[WHAT TO PRODUCE] For each line of the listing that includes the word "sont", show the whole line.
------------------------------
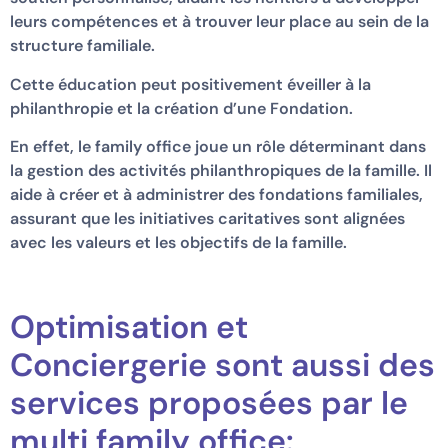
leurs compétences et à trouver leur place au sein de la
structure familiale.
Cette éducation peut positivement éveiller à la
philanthropie et la création d’une Fondation.
En effet, le family office joue un rôle déterminant dans
la gestion des activités philanthropiques de la famille. Il
aide à créer et à administrer des fondations familiales,
assurant que les initiatives caritatives sont alignées
avec les valeurs et les objectifs de la famille.
Optimisation et
Conciergerie sont aussi des
services proposées par le
multi family office:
------------------------------
[PROBLEM SOLUTION]
assurant que les initiatives caritatives sont alignées
Conciergerie sont aussi des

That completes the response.